In 2011, co-chair Ed Savage created some controversy by describing the event as "less promiscuous" and more family-oriented than other Pride festivals across Canada.

The pride parade was not held in 2020 and 2021 due to the COVID-19 pandemic, but alternative online and in-person events were organized. The parade returned in 2022.

In September 2022, executive director Adam Reid, and operations and communications manager Fiona Kerr stepped down. Both had worked on the event since 2017. The 2023 event was surrounded with uncertainty, after a planned community meeting on July 3, 2023, was postponed. This left the community with no update regarding the event that was supposed to take place over the 20th – 23 July.

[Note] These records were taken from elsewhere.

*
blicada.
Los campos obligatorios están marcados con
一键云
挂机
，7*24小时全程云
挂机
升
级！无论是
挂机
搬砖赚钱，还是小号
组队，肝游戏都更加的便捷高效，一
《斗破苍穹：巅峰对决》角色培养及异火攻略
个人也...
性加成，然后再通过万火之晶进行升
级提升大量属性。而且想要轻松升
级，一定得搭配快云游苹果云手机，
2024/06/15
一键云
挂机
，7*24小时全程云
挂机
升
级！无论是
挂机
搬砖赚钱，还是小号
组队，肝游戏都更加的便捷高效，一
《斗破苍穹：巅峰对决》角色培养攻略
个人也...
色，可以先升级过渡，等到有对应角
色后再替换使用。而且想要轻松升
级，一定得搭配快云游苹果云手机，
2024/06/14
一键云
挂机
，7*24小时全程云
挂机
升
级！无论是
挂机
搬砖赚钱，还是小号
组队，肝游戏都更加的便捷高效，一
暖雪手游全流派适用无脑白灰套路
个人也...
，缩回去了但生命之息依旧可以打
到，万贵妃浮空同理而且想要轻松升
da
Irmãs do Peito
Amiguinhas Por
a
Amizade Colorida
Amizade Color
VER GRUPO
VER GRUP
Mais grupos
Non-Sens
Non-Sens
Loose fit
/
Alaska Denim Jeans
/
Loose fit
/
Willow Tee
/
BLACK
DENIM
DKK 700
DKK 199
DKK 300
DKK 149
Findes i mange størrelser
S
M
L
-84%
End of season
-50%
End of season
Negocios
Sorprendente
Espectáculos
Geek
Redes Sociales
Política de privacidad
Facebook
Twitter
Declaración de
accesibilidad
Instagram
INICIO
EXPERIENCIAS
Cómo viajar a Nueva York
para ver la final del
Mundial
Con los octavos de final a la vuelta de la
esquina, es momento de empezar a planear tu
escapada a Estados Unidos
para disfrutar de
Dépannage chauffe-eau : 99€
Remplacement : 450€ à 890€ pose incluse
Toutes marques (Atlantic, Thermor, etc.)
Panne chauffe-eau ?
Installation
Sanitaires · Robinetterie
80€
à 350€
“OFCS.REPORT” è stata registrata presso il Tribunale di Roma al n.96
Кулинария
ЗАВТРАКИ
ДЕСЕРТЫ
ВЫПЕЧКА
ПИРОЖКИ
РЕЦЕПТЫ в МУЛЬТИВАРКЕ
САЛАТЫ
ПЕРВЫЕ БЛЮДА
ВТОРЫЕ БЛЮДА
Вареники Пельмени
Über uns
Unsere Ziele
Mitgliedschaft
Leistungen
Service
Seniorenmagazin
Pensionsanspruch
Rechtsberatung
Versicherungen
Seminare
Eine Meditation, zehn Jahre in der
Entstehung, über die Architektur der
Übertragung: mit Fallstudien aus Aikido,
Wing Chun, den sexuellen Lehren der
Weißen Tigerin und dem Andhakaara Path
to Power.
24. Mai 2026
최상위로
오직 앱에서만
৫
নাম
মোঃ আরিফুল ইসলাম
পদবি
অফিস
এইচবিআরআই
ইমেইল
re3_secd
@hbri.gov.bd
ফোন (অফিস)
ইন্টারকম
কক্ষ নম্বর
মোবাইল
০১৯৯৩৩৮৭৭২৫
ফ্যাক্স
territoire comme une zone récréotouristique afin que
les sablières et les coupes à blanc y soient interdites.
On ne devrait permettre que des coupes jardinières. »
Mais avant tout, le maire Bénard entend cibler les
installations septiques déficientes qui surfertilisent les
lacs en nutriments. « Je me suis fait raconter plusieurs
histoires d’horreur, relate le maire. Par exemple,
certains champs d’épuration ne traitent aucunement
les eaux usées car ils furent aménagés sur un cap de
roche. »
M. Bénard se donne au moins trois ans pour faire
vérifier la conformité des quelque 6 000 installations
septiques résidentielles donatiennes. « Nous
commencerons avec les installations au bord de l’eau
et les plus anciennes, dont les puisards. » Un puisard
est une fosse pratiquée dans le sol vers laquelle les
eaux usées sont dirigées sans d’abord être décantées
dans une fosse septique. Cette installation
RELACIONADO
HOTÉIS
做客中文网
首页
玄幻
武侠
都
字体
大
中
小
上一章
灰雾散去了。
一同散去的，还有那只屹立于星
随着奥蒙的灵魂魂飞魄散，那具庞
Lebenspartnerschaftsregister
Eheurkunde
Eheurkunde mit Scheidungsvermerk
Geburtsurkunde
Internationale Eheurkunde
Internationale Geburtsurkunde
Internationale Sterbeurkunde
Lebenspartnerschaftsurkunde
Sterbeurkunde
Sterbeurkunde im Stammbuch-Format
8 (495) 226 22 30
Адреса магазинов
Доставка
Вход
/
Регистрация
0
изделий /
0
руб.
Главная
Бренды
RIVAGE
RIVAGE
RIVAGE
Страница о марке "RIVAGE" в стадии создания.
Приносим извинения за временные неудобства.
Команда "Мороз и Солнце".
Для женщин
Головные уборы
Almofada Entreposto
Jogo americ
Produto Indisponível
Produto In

The parade was postponed due to the 2023 Nova Scotia floods, and was never rescheduled. In October 2023, the board was overhauled with Adam Reid returning as chair and Fiona Kerr being rehired.

Halifax Pride has been announced as the host for Canada Pride 2027. On March 17, 2025, the first annual Atlantic Pride Pageant at Spatz Theatre was held as the kick-off for the 2027 festival with drag artist Penny Cillin winning the crown.